WHAT YOU SHOULD DO >>
Pictures stay out of the copy. Repeat exactly the lines from the first entry below through the line that contains "Zobraziť kontaktný formulár", and nothing beyond.

PROVIDED RECORDS >>
Segment Open

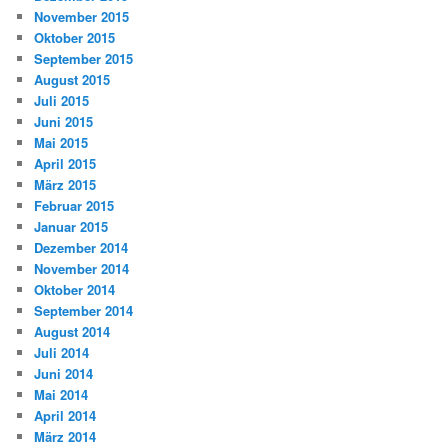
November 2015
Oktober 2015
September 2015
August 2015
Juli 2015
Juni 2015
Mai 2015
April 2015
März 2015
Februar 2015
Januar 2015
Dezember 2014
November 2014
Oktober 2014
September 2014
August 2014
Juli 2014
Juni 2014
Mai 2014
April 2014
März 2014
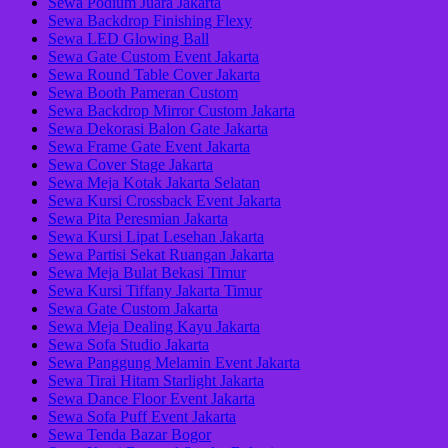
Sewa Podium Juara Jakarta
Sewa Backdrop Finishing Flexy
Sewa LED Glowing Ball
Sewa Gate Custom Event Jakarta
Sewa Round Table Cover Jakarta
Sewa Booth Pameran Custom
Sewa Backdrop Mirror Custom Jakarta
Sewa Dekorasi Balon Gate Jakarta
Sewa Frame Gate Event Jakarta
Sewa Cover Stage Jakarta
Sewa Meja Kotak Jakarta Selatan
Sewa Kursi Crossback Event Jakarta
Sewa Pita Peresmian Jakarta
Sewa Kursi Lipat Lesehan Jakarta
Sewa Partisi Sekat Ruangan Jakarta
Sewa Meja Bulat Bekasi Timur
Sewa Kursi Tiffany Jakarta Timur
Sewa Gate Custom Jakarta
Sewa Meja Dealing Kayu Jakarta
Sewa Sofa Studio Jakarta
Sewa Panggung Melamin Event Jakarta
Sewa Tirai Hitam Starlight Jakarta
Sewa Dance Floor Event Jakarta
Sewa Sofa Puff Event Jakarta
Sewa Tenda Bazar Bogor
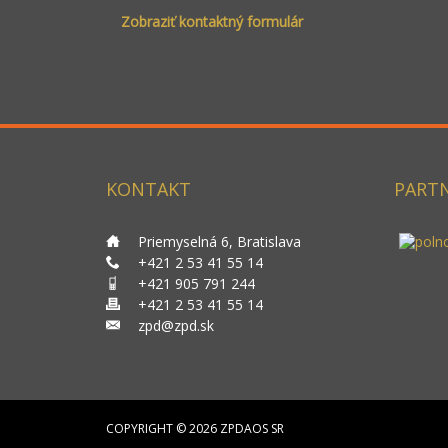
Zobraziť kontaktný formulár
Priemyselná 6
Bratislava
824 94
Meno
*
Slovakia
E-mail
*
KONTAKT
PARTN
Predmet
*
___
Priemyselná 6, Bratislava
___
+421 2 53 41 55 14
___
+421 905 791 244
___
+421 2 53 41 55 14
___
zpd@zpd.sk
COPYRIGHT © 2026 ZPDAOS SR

Segment Closed

RESPONSE AREA >>
November 2015
Oktober 2015
September 2015
August 2015
Juli 2015
Juni 2015
Mai 2015
April 2015
März 2015
Februar 2015
Januar 2015
Dezember 2014
November 2014
Oktober 2014
September 2014
August 2014
Juli 2014
Juni 2014
Mai 2014
April 2014
März 2014
Sewa Podium Juara Jakarta
Sewa Backdrop Finishing Flexy
Sewa LED Glowing Ball
Sewa Gate Custom Event Jakarta
Sewa Round Table Cover Jakarta
Sewa Booth Pameran Custom
Sewa Backdrop Mirror Custom Jakarta
Sewa Dekorasi Balon Gate Jakarta
Sewa Frame Gate Event Jakarta
Sewa Cover Stage Jakarta
Sewa Meja Kotak Jakarta Selatan
Sewa Kursi Crossback Event Jakarta
Sewa Pita Peresmian Jakarta
Sewa Kursi Lipat Lesehan Jakarta
Sewa Partisi Sekat Ruangan Jakarta
Sewa Meja Bulat Bekasi Timur
Sewa Kursi Tiffany Jakarta Timur
Sewa Gate Custom Jakarta
Sewa Meja Dealing Kayu Jakarta
Sewa Sofa Studio Jakarta
Sewa Panggung Melamin Event Jakarta
Sewa Tirai Hitam Starlight Jakarta
Sewa Dance Floor Event Jakarta
Sewa Sofa Puff Event Jakarta
Sewa Tenda Bazar Bogor
Zobraziť kontaktný formulár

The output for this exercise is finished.